The latest Marquette poll removes any doubt that the race for Governor is not only close but perhaps favors Democratic challenger Mary Burke.
I’ll admit to being among those who misread this campaign. At the start of this year I expected Governor Walker to win by at least the margin of the June 2012 recall. I figured no one with his record of reforming state and local finance could lose, especially against a weak candidate such as Burke.
Why did I (and many others) get things wrong? The answer falls into two categories: (1) factors within Governor Walker’s control; and (2) things beyond his control.
The Governor’s biggest mistake was to spend so much time exploring a presidential run. In my opinion his chances never were more than a long-shot. All that time spent out-of-state was wasted. He should have been at home.
Next, while hindsight is 20-20, it’s clear Trek-related attacks on Burke have not worked.
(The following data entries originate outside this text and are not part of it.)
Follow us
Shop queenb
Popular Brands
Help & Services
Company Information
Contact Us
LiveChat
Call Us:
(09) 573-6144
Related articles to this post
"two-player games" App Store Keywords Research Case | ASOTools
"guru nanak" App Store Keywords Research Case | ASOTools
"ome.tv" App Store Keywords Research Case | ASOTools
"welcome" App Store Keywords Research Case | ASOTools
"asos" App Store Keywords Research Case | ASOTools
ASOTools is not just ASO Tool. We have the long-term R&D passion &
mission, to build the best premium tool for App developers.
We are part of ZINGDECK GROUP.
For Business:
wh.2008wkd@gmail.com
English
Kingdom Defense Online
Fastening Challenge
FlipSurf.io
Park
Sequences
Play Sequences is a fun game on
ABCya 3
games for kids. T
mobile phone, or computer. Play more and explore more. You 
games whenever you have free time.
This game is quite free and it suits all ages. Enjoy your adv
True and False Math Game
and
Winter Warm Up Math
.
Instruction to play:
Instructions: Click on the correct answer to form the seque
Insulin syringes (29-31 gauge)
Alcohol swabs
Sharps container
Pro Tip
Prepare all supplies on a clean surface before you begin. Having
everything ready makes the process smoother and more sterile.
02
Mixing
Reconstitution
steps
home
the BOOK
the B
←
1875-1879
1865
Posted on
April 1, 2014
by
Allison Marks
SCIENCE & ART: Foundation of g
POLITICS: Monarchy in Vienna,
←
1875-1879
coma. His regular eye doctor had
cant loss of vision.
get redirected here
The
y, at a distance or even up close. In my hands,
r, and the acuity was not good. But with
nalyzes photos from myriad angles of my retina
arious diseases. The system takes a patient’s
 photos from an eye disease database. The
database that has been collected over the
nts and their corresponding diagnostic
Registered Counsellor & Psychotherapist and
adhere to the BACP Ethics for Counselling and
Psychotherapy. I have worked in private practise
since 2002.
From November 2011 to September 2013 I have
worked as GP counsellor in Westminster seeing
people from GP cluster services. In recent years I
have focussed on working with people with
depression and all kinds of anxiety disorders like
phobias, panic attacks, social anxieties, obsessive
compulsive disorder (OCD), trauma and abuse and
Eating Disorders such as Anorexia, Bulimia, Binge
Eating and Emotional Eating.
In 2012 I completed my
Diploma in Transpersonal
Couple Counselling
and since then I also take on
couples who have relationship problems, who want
Trek’s popular. Further, Trek conducts its business — like a multitude of other companies — in a way that reflects international economic reality. The Walker attacks have dispirited some in the GOP base. Tying Burke to Jim Doyle and Barack Obama would have been better way to define her. Still time for that — see below.
Governor Walker said Friday on Charlie Sykes’ show that he’s about to present ideas for a second term. He implied that this has not occurred already because campaigns don’t seriously begin until Labor Day. An alternative view is that this campaign has been underway for months and the Governor is behind the curve in presenting a clear reason for his re-election and an agenda for a second term.
Things Beyond Walker’s Control
The media doesn’t like Governor Walker. This is most evident in two arenas.
First, the media is reluctant to stress his fiscal achievements, which are nothing short of phenomenal.
The state’s multi-billion dollar structural budget deficit briefly was eliminated and has been reduced greatly. When Jim Doyle ran for a second term in 2006 the media reported ad nauseum that he had eliminated the deficit. He had not. When Mark Green pointed out the facts, the media said “Mark Green claims…..”
Act 10 (as virtually every local official will privately admit) has been a gift from heaven (Madison, actually) for local government and schools. The magnitude of fiscal savings is in the billions. They will grow every year. All the “end of the world” talk has proven baseless.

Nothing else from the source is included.